• _Exercise details_: The lines you return must be all those in the data that hold the string "Articles".

━━━━━ Extracted data

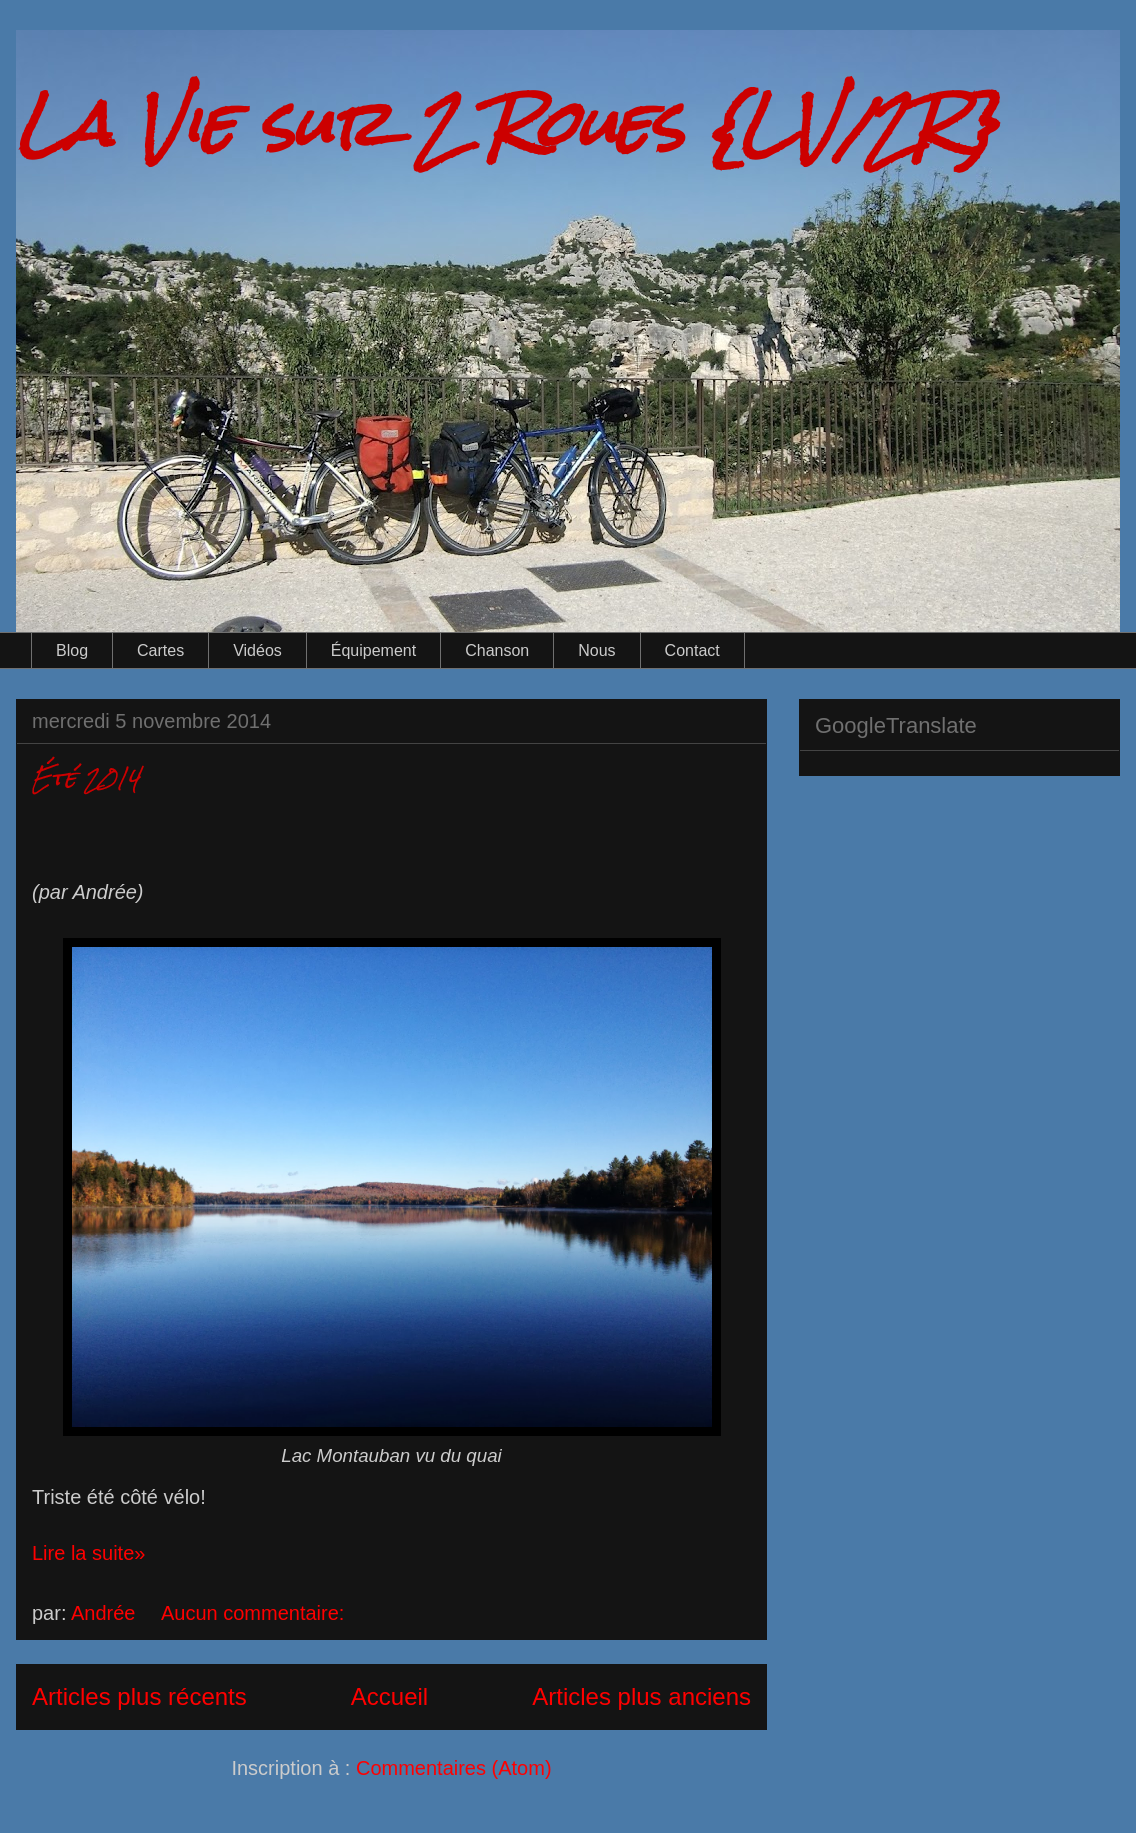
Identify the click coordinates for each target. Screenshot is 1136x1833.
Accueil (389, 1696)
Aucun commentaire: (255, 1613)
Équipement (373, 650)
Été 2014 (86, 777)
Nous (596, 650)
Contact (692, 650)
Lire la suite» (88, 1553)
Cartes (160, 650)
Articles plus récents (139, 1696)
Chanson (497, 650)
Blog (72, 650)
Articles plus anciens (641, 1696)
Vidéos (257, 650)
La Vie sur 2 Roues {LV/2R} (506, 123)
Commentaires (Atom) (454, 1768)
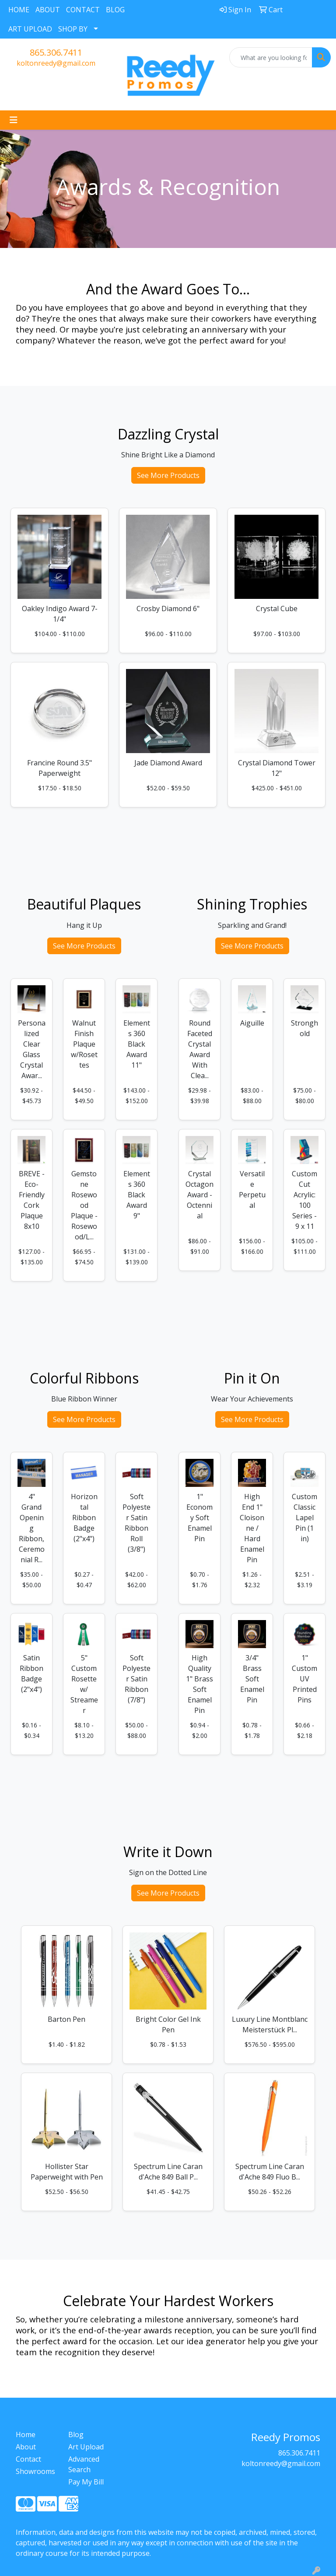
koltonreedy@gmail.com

━━━━━━━━━━

• _Final answer_:
Articles plus récents (139, 1696)
Articles plus anciens (641, 1696)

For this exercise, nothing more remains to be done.